I think you need to sign up for a new race STAT!
Or move to DC, and I’ll get you running…
That’s why I run with a group though, so many times, even while training, I just don’t want to go out there. But then I know people are expecting me, so I suck it up and go.
Maybe you could just do something fun, like a Turkey Trot? That way, you’re still running but allowing for plenty of time do fit in the sleeping in and the wine.
I think whining about it is totally allowed, otherwise I’d have been outcast from running long ago.
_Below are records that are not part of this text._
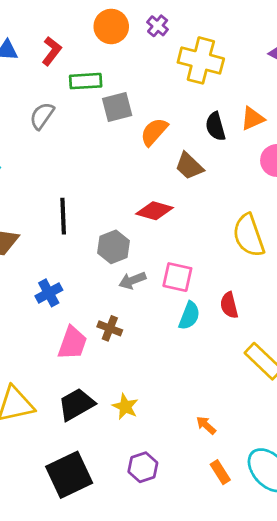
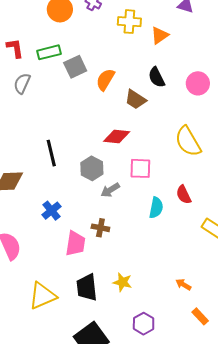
red L-shape: (52, 51) -> (15, 48), moved, turned -35
yellow cross: (201, 60) -> (129, 22), size x0.7
orange triangle: (253, 119) -> (160, 35), moved
black semicircle: (216, 126) -> (157, 77), moved
pink square: (177, 277) -> (140, 168), moved
black trapezoid: (76, 404) -> (87, 287), turned -56

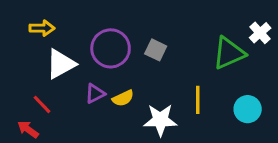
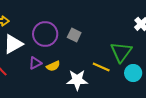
green triangle: (229, 53) -> (121, 52), moved, turned -30
yellow line: (198, 100) -> (101, 67), turned -66

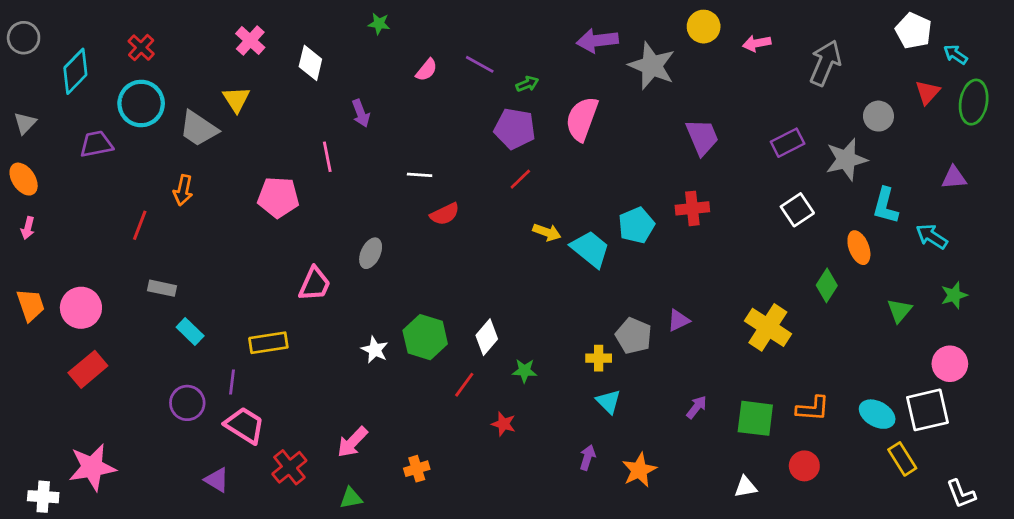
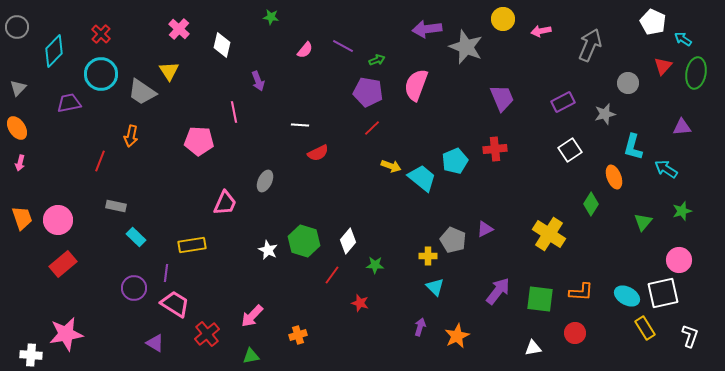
gray star: (846, 159) -> (605, 114), size x0.7
purple arrow: (697, 407) -> (498, 291), size x1.6
white L-shape: (961, 494) -> (690, 336), moved, turned -140

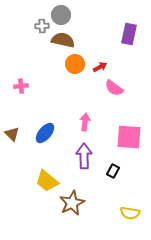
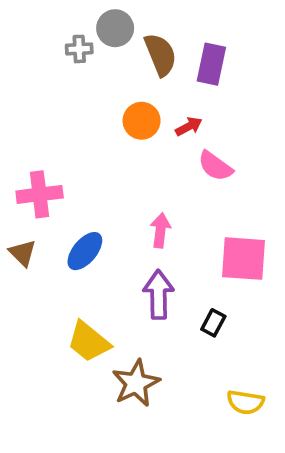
purple rectangle: (129, 34) -> (211, 64), moved
brown semicircle: (63, 40) -> (160, 55), moved, turned 55
pink cross: (21, 86) -> (40, 194), moved, size x1.6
I’m finally doing a little catch-up on the blog reading … but am condensing my comments into one. =) I cannot believe it’s been 2 years for you and Matt. That’s such a great milestone and I can only hope the two of you continue to be as happy as you have been when I’ve seen you together! Doesn’t a special occasion like that make those 5 pounds pale in comparison to the magnitude of an anniversary or getting to spend a weekend with a bestie? It certainly should, friend … it’s all about perspective!